2. The IP₃/diacylglycerol signaling pathway

This pathway was first described in T. cruzi [35] and later found in T. brucei [36]. Using [³²P]P_i and [³H]inositol as precursors it was possible to detect phosphatidylinositol (PI), phosphatidylinositol 4-phosphate (PIP) and phosphatidylinositol 4,5-bisphosphate (PIP₂), and their derivatives inositol phosphate (IP), inositol 1,4-bisphosphate (IP₂) and IP₃, respectively, in epimastigotes of T. cruzi. Calcium stimulated the formation of IP₂, IP₃, and diacylglycerol in permeabilized cells [35]. The use of [³H]inositol labeling also identified the presence of IP, IP₂ and IP₃ in T. cruzi amastigotes [37] and trypomastigotes [38], and in procyclic and bloodstream forms of T. brucei [36, 39].

A novel phosphoinositide-specific phospholipase C (PI-PLC), which is responsible for the hydrolysis of PIP₂ to IP₃ was also identified in T. cruzi [31, 34, 40–43] and T. brucei [44, 45]. The T. cruzi enzyme is different from mammalian PI-PLCs: a) it is stimulated by [Ca²⁺] at above 10 nM; b) lacks a pleckstrin homology (PH) domain; c) has a highly charged linker region between the catalytic X and Y domains; d) has an N-myristoylation consensus sequence at its amino-terminal end, and is dually acylated in vivo by myristate, and palmitate or stearate; and e) is targeted to the plasma membrane [40] (Fig. 2A). Myristoylation is in a glycine residue in the 2^nd position while palmitoylation or stearylation is in the cysteine in the 4^th position of the protein [31]. The amino-terminal 20 amino acids of TcPI-PLC are necessary and sufficient to target a fused GFP to the surface of epimastigotes and amastigotes [31]. Interestingly, TcPI-PLC localizes to the outer surface of amastigotes, and dual acylation is required for this localization [31].

Figure 2.

(A) Schematic domain organization of PLC proteins, from Trypanosoma brucei (TbPI-PLC, Tb927.11.5970), Trypanosoma cruzi (TcPI-PLC, TcCLB.504149.160), and Rattus norvegicus (RnPLC_δ1, NP_058731.1). M, myristoylation domain; PH, Pleckstrin homology domain; EF, EF-hand domain; X and Y, catalytic domains; C2, C2 domain. (B) Schematic domain organization of IP₃R proteins, from T. brucei (TbIP₃R, Tb927.8.2770), T. cruzi (TcIP₃R, TcCLB.509461.90), and R. norvegicus (RnIP₃R1, NM_001007235.2).
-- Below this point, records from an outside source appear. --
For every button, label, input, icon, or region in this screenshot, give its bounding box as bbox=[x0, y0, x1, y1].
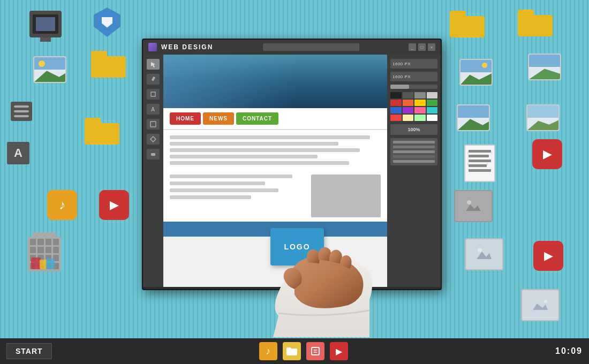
color-gray[interactable] bbox=[414, 92, 426, 98]
taskbar: START ♪ ▶ 10:09 bbox=[0, 338, 589, 364]
text-tool[interactable]: A bbox=[147, 104, 160, 115]
color-blue[interactable] bbox=[390, 107, 402, 113]
pic-shape-tr7 bbox=[521, 289, 560, 321]
music-icon[interactable]: ♪ bbox=[47, 190, 77, 220]
hamburger-icon[interactable] bbox=[11, 102, 32, 121]
shape-tool[interactable] bbox=[147, 119, 160, 130]
play-shape-right: ▶ bbox=[532, 139, 562, 169]
nav-home-button[interactable]: HOME bbox=[170, 112, 201, 125]
folder-shape-2 bbox=[85, 118, 119, 145]
minimize-button[interactable]: _ bbox=[409, 43, 416, 51]
svg-marker-11 bbox=[150, 136, 156, 142]
panel-zoom[interactable]: 100% bbox=[390, 124, 437, 135]
taskbar-music-icon[interactable]: ♪ bbox=[259, 342, 277, 360]
document-icon-right[interactable] bbox=[464, 145, 495, 182]
svg-rect-4 bbox=[531, 297, 550, 313]
color-red[interactable] bbox=[390, 100, 402, 106]
pic-blue-gray-shape bbox=[465, 238, 503, 270]
site-header bbox=[163, 55, 387, 108]
monitor-icon[interactable] bbox=[29, 11, 62, 37]
color-lgreen[interactable] bbox=[414, 115, 426, 121]
color-purple[interactable] bbox=[403, 107, 414, 113]
folder-yellow-tr2[interactable] bbox=[518, 10, 553, 36]
maximize-button[interactable]: □ bbox=[418, 43, 426, 51]
trash-icon[interactable] bbox=[28, 236, 61, 271]
start-button[interactable]: START bbox=[6, 343, 52, 359]
picture-tr4[interactable] bbox=[526, 104, 560, 131]
content-line-4 bbox=[170, 155, 318, 158]
taskbar-icons: ♪ ▶ bbox=[259, 342, 348, 360]
color-orange[interactable] bbox=[403, 100, 414, 106]
lower-line-2 bbox=[170, 181, 265, 185]
color-green[interactable] bbox=[427, 100, 438, 106]
panel-width-text: 1600 PX bbox=[392, 62, 411, 66]
play-shape-red: ▶ bbox=[99, 190, 129, 220]
svg-point-3 bbox=[478, 248, 482, 252]
doc-shape bbox=[464, 145, 495, 182]
window-controls: _ □ × bbox=[409, 43, 435, 51]
close-button[interactable]: × bbox=[428, 43, 435, 51]
picture-tr3[interactable] bbox=[457, 104, 490, 131]
picture-icon-tl[interactable] bbox=[33, 56, 66, 83]
panel-height-text: 1600 PX bbox=[392, 74, 411, 79]
folder-yellow-tr1[interactable] bbox=[450, 11, 485, 37]
content-line-1 bbox=[170, 135, 370, 139]
lower-line-3 bbox=[170, 188, 278, 192]
content-line-5 bbox=[170, 161, 349, 165]
content-lines bbox=[170, 135, 381, 165]
nav-contact-button[interactable]: CONTACT bbox=[236, 112, 278, 125]
picture-tr6[interactable] bbox=[465, 238, 503, 270]
color-teal[interactable] bbox=[427, 107, 438, 113]
color-red2[interactable] bbox=[390, 115, 402, 121]
window-searchbar[interactable] bbox=[263, 43, 359, 51]
text-tool-icon[interactable]: A bbox=[7, 142, 29, 164]
eraser-tool[interactable] bbox=[147, 149, 160, 160]
taskbar-note-icon[interactable] bbox=[306, 342, 324, 360]
panel-width-field[interactable]: 1600 PX bbox=[390, 59, 437, 69]
color-pink[interactable] bbox=[414, 107, 426, 113]
color-dgray[interactable] bbox=[403, 92, 414, 98]
text-shape: A bbox=[7, 142, 29, 164]
color-black[interactable] bbox=[390, 92, 402, 98]
play-icon-right[interactable]: ▶ bbox=[532, 139, 562, 169]
pencil-tool[interactable] bbox=[147, 74, 160, 85]
site-image-placeholder bbox=[311, 175, 381, 217]
taskbar-play-icon[interactable]: ▶ bbox=[330, 342, 348, 360]
svg-point-1 bbox=[467, 200, 471, 204]
panel-height-field[interactable]: 1600 PX bbox=[390, 72, 437, 81]
svg-rect-0 bbox=[464, 198, 483, 214]
color-yellow[interactable] bbox=[414, 100, 426, 106]
cursor-tool[interactable] bbox=[147, 59, 160, 70]
folder-shape bbox=[91, 51, 126, 78]
picture-tr1[interactable] bbox=[459, 59, 493, 86]
pic-gray-shape bbox=[454, 190, 493, 222]
diamond-tool[interactable] bbox=[147, 134, 160, 145]
folder-yellow-2[interactable] bbox=[85, 118, 119, 145]
shield-desktop-icon[interactable] bbox=[94, 7, 120, 37]
play-icon-r2[interactable]: ▶ bbox=[533, 241, 563, 271]
site-header-overlay bbox=[163, 55, 298, 108]
picture-tr5[interactable] bbox=[454, 190, 493, 222]
picture-tr2[interactable] bbox=[528, 54, 561, 80]
monitor-shape bbox=[29, 11, 62, 37]
nav-news-button[interactable]: NEWS bbox=[203, 112, 234, 125]
panel-stripe-3 bbox=[393, 150, 435, 153]
folder-yellow-1[interactable] bbox=[91, 51, 126, 78]
color-lyellow[interactable] bbox=[403, 115, 414, 121]
picture-tr7[interactable] bbox=[521, 289, 560, 321]
rect-tool[interactable] bbox=[147, 89, 160, 100]
panel-stripes-block bbox=[390, 138, 437, 165]
right-panel: 1600 PX 1600 PX bbox=[387, 55, 441, 287]
color-palette bbox=[390, 92, 437, 121]
folder-shape-tr2 bbox=[518, 10, 553, 36]
play-red-icon[interactable]: ▶ bbox=[99, 190, 129, 220]
music-shape: ♪ bbox=[47, 190, 77, 220]
taskbar-folder-icon[interactable] bbox=[283, 342, 301, 360]
hamburger-shape bbox=[11, 102, 32, 121]
lower-line-1 bbox=[170, 175, 292, 178]
scroll-indicator bbox=[390, 85, 437, 89]
color-lgray[interactable] bbox=[427, 92, 438, 98]
color-white[interactable] bbox=[427, 115, 438, 121]
clock: 10:09 bbox=[555, 346, 583, 356]
play-shape-r2: ▶ bbox=[533, 241, 563, 271]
SD, suppressor domain; MIR, (mannosyltransferase, IP₃R and RyR) domain; RIH, (RyR and IP₃R homology) domain; RIAD, RIH-associated domain; TMDs, transmembrane domains (also called as channel or pore-forming domain); CT, cytosolic-terminus domain (also called as gate keeper domain); IBC, IP₃ binding core domain. The conserved functional domains of the PLC or IP₃R proteins were identified with InterPro (ebi.ac.uk/interpro).

TcPI-PLC shows two peaks of surface expression in amastigotes, the first immediately after differentiation of trypomastigotes into amastigotes and the second before differentiation of amastigotes to trypomastigotes [41].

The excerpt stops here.